Aber auch dieses Bild täuscht. Hinter der standardisierten Fassade verbergen sich immer neue Differenzierungen. McDonald’s serviert vegetarische Burger in Indien und Chili-Varianten in Mexiko. Dort nutzt Coca-Cola Rohrzucker statt Maiszucker wie in den USA. Man mag das für marginale Unterschiede halten. Aber dass der Popsender MTV in Indonesien fünfmal am Tag zum Gebet Richtung Mekka aufruft, ist ein bisschen mehr als das.

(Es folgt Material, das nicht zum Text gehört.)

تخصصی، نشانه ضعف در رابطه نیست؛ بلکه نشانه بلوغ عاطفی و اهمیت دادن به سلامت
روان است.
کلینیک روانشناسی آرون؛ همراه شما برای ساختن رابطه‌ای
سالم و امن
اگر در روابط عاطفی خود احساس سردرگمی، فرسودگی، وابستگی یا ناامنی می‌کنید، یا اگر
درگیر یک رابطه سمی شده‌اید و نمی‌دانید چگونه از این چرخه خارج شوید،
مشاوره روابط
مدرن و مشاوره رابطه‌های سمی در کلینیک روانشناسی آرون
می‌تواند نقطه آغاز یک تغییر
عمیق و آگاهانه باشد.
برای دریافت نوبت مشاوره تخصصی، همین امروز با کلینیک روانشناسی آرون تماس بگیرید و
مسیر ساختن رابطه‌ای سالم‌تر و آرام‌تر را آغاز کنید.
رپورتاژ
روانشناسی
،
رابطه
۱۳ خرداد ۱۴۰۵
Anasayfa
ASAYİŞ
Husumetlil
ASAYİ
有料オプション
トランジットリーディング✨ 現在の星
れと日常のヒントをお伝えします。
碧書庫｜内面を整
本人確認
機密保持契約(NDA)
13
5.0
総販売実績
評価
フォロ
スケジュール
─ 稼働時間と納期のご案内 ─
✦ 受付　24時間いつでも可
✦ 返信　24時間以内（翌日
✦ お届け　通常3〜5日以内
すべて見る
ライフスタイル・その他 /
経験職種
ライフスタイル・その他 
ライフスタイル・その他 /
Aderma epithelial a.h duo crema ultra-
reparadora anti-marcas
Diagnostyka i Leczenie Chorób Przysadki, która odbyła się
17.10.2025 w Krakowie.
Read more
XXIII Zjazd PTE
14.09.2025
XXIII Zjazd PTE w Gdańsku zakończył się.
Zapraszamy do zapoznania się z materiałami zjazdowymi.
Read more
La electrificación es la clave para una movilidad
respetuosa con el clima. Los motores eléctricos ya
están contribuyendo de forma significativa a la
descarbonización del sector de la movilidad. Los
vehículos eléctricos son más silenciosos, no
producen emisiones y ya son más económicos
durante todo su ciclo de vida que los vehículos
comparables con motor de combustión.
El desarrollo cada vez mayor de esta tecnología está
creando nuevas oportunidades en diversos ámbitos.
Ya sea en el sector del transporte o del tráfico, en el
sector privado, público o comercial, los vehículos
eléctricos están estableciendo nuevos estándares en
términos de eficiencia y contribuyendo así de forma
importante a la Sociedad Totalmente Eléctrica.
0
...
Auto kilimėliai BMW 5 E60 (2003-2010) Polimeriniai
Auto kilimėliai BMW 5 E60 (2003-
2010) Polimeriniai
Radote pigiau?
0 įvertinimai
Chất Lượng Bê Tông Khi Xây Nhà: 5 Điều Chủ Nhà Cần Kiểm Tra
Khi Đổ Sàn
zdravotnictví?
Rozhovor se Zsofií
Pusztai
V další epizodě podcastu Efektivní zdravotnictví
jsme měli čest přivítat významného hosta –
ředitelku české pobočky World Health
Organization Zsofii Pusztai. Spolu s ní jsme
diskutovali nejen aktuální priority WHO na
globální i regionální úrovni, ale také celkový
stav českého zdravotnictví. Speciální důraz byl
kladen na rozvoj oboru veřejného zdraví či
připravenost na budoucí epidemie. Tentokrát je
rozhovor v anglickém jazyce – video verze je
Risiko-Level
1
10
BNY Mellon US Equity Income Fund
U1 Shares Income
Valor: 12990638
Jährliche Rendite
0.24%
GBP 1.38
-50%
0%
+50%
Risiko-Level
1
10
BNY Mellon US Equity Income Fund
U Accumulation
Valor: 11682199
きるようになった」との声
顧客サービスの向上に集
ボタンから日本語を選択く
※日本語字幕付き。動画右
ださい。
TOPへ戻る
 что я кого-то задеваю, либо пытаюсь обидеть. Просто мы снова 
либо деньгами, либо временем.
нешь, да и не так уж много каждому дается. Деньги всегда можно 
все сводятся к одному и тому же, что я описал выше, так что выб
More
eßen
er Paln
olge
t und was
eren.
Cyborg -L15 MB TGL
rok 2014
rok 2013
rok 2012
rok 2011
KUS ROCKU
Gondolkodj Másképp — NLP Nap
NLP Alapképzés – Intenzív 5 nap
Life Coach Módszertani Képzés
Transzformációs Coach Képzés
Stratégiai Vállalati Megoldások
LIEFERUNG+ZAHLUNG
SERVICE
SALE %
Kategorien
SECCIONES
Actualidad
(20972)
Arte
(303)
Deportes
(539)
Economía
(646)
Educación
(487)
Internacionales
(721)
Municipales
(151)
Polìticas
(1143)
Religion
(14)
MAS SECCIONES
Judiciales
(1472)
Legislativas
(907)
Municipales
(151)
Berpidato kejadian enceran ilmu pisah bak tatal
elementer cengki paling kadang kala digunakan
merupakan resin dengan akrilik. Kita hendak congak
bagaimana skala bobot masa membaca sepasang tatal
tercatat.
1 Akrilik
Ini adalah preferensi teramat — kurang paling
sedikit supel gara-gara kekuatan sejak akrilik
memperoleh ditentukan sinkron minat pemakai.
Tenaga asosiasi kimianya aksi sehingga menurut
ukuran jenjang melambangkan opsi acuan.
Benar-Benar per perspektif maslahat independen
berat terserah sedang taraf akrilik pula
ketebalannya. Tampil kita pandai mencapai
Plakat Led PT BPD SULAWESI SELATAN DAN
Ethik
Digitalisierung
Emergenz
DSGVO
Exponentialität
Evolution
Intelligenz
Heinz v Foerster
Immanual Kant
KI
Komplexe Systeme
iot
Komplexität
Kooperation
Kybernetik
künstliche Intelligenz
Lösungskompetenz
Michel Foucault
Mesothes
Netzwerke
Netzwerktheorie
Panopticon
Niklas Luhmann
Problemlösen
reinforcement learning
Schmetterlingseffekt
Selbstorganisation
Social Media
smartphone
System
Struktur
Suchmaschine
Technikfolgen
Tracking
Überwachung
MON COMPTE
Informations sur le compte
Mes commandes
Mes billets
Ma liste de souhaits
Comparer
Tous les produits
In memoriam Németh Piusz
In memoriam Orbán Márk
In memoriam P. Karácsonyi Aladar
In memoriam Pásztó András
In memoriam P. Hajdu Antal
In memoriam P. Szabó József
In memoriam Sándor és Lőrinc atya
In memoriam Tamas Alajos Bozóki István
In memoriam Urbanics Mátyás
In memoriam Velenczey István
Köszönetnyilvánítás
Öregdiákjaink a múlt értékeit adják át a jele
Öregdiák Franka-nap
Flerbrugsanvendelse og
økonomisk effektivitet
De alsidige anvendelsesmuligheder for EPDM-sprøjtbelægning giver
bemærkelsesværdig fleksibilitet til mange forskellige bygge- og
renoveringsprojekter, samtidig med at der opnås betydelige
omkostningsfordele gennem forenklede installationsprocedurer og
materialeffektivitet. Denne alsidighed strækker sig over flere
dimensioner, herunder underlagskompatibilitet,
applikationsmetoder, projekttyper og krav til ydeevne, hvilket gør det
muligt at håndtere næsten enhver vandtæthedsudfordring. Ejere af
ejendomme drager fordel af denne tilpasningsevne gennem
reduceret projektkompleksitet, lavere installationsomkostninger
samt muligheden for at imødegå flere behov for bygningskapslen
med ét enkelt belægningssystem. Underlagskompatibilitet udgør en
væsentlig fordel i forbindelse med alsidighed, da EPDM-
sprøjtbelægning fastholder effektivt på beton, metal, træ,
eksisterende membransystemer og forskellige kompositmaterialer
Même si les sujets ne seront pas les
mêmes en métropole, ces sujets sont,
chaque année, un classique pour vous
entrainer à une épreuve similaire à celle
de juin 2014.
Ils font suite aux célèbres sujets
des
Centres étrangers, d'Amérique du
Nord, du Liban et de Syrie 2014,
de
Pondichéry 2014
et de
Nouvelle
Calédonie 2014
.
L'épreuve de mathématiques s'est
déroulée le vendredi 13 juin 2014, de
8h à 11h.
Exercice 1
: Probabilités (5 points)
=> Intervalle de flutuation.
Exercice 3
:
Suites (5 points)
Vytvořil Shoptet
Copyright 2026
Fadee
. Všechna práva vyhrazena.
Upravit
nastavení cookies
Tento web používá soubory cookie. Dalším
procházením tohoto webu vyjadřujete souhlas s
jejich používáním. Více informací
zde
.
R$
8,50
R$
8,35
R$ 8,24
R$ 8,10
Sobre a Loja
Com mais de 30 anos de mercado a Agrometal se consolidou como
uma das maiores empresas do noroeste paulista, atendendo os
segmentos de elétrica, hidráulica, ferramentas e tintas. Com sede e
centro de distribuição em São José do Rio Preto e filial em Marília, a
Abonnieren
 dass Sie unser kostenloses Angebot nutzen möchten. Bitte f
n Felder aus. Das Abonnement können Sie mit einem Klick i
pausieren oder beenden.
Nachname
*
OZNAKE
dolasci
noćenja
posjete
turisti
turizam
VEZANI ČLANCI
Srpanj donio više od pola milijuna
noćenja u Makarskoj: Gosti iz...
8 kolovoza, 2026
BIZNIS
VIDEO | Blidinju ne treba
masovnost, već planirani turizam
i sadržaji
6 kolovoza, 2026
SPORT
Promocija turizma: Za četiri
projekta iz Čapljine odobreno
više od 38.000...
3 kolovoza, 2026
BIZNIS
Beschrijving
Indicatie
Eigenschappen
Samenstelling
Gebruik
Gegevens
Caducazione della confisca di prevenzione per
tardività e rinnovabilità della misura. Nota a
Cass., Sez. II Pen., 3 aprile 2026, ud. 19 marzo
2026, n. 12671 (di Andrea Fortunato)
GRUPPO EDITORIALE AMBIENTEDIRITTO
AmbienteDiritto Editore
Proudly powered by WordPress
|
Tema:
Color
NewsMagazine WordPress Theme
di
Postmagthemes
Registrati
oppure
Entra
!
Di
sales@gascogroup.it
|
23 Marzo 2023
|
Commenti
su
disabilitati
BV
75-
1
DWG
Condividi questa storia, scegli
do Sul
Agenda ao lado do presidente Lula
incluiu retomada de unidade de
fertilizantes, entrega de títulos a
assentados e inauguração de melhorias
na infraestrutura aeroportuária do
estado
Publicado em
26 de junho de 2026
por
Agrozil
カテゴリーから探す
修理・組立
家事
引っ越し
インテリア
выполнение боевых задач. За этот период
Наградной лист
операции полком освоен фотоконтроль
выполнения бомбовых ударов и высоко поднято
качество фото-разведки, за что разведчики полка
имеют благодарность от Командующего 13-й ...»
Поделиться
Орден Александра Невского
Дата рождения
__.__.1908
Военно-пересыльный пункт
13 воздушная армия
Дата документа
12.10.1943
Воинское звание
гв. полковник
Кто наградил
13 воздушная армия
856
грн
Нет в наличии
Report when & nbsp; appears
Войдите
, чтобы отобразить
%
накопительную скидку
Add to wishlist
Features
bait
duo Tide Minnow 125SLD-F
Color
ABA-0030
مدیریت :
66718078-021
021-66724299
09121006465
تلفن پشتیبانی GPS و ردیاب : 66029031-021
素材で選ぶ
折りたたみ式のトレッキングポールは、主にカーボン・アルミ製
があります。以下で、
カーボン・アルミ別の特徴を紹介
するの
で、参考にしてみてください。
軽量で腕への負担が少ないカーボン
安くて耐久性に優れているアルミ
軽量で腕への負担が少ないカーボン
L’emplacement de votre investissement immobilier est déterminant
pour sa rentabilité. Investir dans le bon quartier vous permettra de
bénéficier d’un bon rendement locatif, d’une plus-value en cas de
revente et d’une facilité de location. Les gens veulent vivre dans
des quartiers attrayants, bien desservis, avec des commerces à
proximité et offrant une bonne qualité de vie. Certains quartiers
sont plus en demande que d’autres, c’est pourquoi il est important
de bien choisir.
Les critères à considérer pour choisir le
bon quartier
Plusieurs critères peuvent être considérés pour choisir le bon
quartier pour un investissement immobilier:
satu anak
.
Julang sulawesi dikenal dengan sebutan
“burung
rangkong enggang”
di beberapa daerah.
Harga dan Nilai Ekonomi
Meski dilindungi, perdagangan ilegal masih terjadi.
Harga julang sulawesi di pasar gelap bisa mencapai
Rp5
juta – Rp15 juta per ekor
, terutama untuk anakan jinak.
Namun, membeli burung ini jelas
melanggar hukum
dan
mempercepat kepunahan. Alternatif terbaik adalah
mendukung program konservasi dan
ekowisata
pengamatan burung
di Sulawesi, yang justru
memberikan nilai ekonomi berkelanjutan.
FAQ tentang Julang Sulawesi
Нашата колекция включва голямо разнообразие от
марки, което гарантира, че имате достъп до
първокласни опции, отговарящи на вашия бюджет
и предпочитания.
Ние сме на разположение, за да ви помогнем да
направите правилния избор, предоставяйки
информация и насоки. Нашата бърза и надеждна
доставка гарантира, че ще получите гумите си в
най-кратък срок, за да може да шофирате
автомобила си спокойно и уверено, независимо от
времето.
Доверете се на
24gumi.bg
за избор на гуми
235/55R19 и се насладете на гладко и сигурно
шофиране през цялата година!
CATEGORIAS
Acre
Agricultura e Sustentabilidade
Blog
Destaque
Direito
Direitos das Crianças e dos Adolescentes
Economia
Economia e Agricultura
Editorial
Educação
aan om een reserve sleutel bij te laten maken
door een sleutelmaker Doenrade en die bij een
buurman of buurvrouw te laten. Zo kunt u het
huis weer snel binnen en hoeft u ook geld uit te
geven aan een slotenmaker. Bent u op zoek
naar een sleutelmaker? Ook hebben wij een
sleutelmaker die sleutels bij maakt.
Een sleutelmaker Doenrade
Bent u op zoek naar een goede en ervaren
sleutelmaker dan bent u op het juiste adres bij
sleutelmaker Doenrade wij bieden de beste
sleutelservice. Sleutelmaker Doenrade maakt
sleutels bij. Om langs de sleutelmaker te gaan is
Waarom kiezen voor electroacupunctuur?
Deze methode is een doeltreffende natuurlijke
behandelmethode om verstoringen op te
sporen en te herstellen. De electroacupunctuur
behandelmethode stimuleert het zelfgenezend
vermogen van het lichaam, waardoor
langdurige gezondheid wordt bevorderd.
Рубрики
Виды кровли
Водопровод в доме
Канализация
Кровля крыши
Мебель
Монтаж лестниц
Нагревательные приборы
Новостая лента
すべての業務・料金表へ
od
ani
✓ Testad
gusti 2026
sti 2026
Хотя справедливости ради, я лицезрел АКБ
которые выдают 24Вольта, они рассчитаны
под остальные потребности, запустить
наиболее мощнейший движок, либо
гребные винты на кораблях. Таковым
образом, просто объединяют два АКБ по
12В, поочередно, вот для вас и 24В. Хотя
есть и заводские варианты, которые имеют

Statt an ihrem Ende stehen wir also erst am Anfang der Globalisierung. Die bestand bislang eher darin, die kulturellen und wirtschaftlichen Regeln des Westens nach Osten und Süden auszudehnen. Jetzt werden die Ströme der Globalisierung in der anderen Richtung zu fließen beginnen, wie dies ja im Übrigen auch früher schon der Fall gewesen ist: von Ost nach West und bald auch von Süden nach Norden. Dass diese Entwicklung nicht nur eine Eroberung oder einen Flüchtlingsstrom bedeutet, sollten wir bald beginnen zu verstehen. Der Aufstieg Asiens ist der endgültige Auf bruch ins Globale, das ist die schwer zu begreifende Botschaft des 21. Jahrhunderts. Was kann uns dabei helfen, mit den Ängsten vor einer wahrhaft globalisierten Welt umzugehen?
Die glokale Welt
Als der italienische Innovator Guglielmo Marconi Ende des 19. Jahrhunderts die ersten Botschaften mittels Radiowellen verschickte, war die Krümmung der Erde altbekannt. Umso größer war die Verblüffung, als in Marconis Experimenten mit Langwellen immer wieder das »Eiserne Gesetz der Entfernung« außer Kraft gesetzt wurde. Eigentlich ist die Reichweite von Radiowellen durch die Erdkrümmung auf etwa 50 Kilometer begrenzt. Aber die Wellen waren auch noch jenseits des Horizonts zu empfangen! Es dauerte
noch bis ins 20. Jahrhundert, um zu verstehen, dass bestimmte Luftschichten und Wolkenformationen Radiowellen reflektieren und sie um weite Teile des Planeten herumlenken können.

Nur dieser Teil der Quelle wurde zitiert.